I sit on a shaded log resting on a sea cliff.
Twenty yards behind me there is a path upon which those who step deliver to my ears the occasional snippets of conversation. They create enough sound to join the chorus of crashing waves but never more than I can tolerate.
I have never seen the log upon which I sit occupied by another. I can only imagine that the dense thicket of branches to the right and left of it dissuades those whose desire is an unobstructed view of the sky and ocean. To one who lives in a room with a view of nothing, this branched window is more than satisfactory; indeed, its very “faults” are what award me this luxurious privacy.
The tree to my right looks as though it belongs in a forest next to a warlock’s hovel. It enchants the part of me that is so deeply drawn to scary and macabre tales. It comforts me.
I feel a pang of hunger and reach into my book bag for a food bar. I look out over the ocean. Nobody has walked the path for minutes. I slide down to the ground and lean back against the log, accompanied only by the sound of the birds, breeze, branches and waves.

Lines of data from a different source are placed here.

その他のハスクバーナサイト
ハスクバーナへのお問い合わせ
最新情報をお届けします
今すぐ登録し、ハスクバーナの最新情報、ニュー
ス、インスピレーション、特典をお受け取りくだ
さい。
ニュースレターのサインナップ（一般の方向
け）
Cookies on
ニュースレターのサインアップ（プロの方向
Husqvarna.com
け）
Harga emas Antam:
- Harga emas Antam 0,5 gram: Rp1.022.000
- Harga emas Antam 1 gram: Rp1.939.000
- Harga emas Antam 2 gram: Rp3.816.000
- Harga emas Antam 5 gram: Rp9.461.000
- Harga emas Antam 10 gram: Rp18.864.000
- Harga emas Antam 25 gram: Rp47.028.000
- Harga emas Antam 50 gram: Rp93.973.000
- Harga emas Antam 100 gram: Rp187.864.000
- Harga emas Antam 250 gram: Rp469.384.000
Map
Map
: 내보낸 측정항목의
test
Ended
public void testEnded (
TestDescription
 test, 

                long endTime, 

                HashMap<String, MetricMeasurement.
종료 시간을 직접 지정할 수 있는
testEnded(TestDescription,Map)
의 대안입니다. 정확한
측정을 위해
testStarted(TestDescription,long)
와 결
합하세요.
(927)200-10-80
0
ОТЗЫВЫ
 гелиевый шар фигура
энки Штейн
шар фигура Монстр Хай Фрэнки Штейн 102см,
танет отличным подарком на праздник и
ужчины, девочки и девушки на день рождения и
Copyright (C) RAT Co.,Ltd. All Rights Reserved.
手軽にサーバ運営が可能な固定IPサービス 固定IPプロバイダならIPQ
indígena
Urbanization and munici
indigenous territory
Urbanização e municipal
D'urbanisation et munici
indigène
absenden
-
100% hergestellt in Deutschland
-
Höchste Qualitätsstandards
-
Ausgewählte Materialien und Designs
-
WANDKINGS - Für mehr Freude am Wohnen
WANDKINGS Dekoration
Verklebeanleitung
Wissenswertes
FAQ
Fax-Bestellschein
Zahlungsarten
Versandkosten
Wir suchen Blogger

I wish I could tell my reader that I am happy here but that would be a lie. I cannot discern if it is my heart that insists on its pain or if the pain insists on my heart. The relief I feel can best be described by saying that here I do not feel mad. Here I feel no compulsion to pace around restlessly.
Without the restlessness I can more clearly discern the causes of my painful madness.
I am unable to manage my own empathy which leads me, quite paradoxically, to a collapse that allows only numbness. I am an empath who needs to work a high volume caseload to pay for life’s necessities. My physical survival, in short, comes at the expense of my emotional survival.
Another aspect of this pain derives from my longing. Longing for touch. Longing for company. Longing for “my person”. Only one of my readers will understand this analogy (perhaps my only reader): I am a Laurie without an Amy. And she who I believe is best suited to be Amy is not destined for me. What would have become of Laurie without Amy?
As a younger man (perhaps even only a couple of years ago) I would have experienced this as romantic: longing for an unhappily married woman who knows that I am their true love. But there is nothing romantic about it. It is just disappointing, sad and pathetic. And there is nothing romantic about this childish self-pity and envy and jealousy. It simply creates more emptiness.
It saddens me that I will have to depart soon. That I will have to return to my apartment and my painful longings. Someday I hope to be free of longing; to be without wants or hopes. Not through the flimsy solution of cynicism or through the phony enlightenment I see surrounding me, but through my own personal acceptance of what I was put on this earth to endure.